In a traditional CO, there is a centralized database that describes the second-by-second utilization of the switch fabric and determines routes for each new call through the system. One option in a distributed system is to use a highly reliable, and expensive, central database system to allocates virtual circuits - over the MC4 links - between the chassis. A more distributed approach would be to configure and partition these virtual circuits in advance and then allow each chassis to manage the traffic it is sending over its portion of the system.

The success of this distributed approach has been demonstrated. The MC1 multi-chassis MVIP systems (and the equivalent SCXbus) provide a switch fabric for interconnecting multiple PCs. Its capacity is limited to 1500 timeslots, and its copper cable is limited to 15 meters interconnecting a dozen or so chassis. However, its operation is instructive.
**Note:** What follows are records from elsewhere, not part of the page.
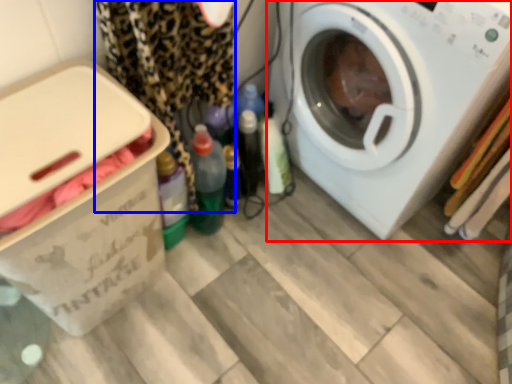 Question: Among these objects, which one is farthest to the camera, washing machine (highlighted by a red box) or clothing (highlighted by a blue box)?

Choices:
 (A) washing machine
 (B) clothing

Answer: (A) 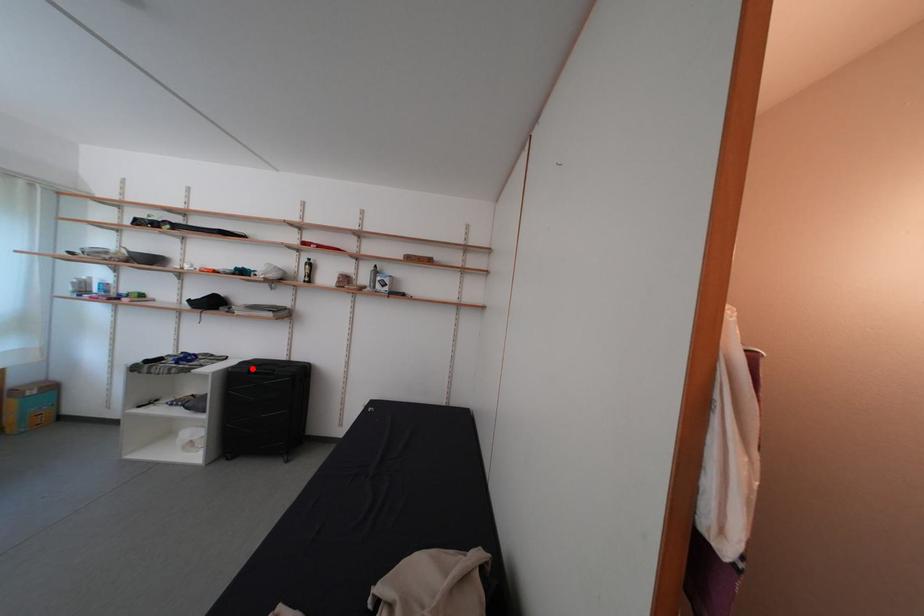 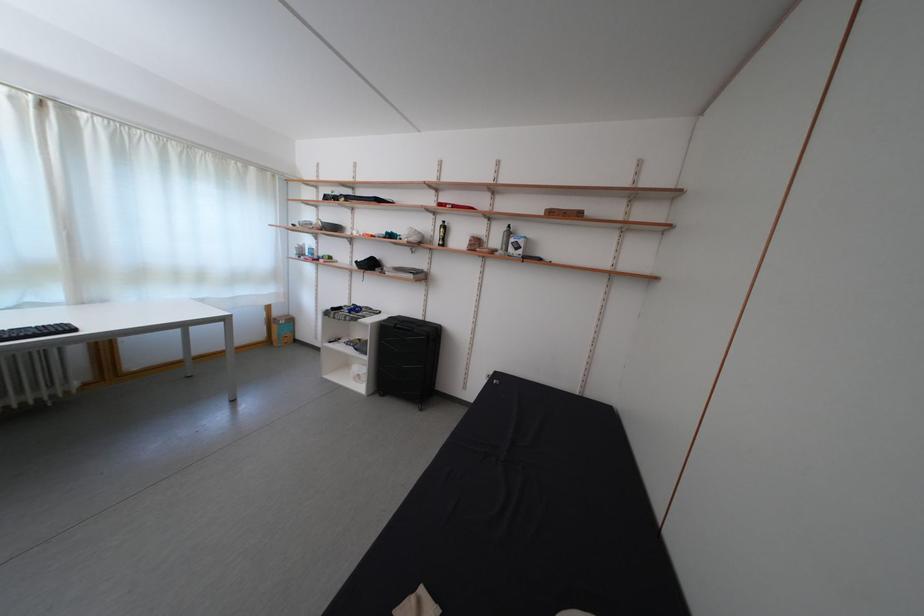 The point at the highlighted location is marked in the first image. Where is the corresponding point in the second image?

(399, 323) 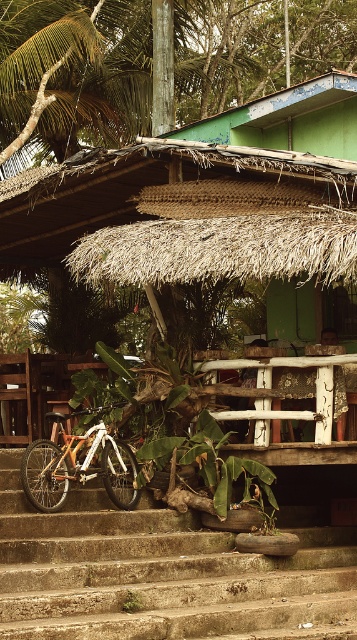 Question: Among these points, which one is nearest to the camera?

Choices:
 (A) (328, 412)
 (B) (258, 108)

Answer: (A)

Question: Where is concrete stairs at lower center located in relation to orange matte bicycle at lower left in the image?

Choices:
 (A) below
 (B) above

Answer: (A)

Question: Does orange matte bicycle at lower left have a smaller size compared to white wood balustrade at center?

Choices:
 (A) yes
 (B) no

Answer: (B)

Question: Which point is closer to the camera?

Choices:
 (A) (149, 588)
 (B) (243, 417)

Answer: (A)

Question: Does concrete stairs at lower center appear under orange matte bicycle at lower left?

Choices:
 (A) yes
 (B) no

Answer: (A)

Question: Which of the following is the farthest from the observer?

Choices:
 (A) white wood balustrade at center
 (B) orange matte bicycle at lower left
 (C) concrete stairs at lower center

Answer: (A)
The transmit rights for specific paths within the cable are divided up and assigned to individual processors. This means that the resource allocation for conversation paths in the cable are distributed at configuration time. There is no central database involved in a call between chassis on the cable. For example, to connect a call between chassis 2 and chassis 7, you send messages (over redundant Ethernet, for example) to both chassis telling them to allocate transmit timeslots and report back. Each chassis allocates the timeslot it will transmit on using a free path from those it was pre-assigned. When you get back the two transmit assignments, you tell chassis 2 to listen on the timeslot that chassis 7 is transmitting on and visa versa. Each chassis has complete control of a subset of the switch fabric so the configuration database is completely distributed. This makes less efficient use of the switch fabric, but the database is dramatically simplified. With the cost of inter-chassis capacity dropping, using a completely distributed architecture can be economically justified.

BARRIERS ARE DROPPING
Software development is the gating factor for bringing new equipment and services to market. The richest software development environment in the world is on PCs connected to the Internet. And now, the high availability requirements of telecommunications systems can be handled by CompactPCI and distributed computing architectures. As a result, mass-market computing technology has become the most practical and cost-effective way of building new telecom services. New designs based on proprietary technology make little sense. Virtually any telecommunication service can be more economically built using mass-market computing technology on open platforms - while addressing all of the high availability issues.

Brough Turner is senior vice president of technology at Natural MicroSystems, a leading provider of hardware and software technologies for developers of high-value telecommunications solutions. For more information, call Natural MicroSystems at 508-620-9300 or visit the company's Web site at www.nmss.com. E-mail to the author ([email protected]) is also welcome.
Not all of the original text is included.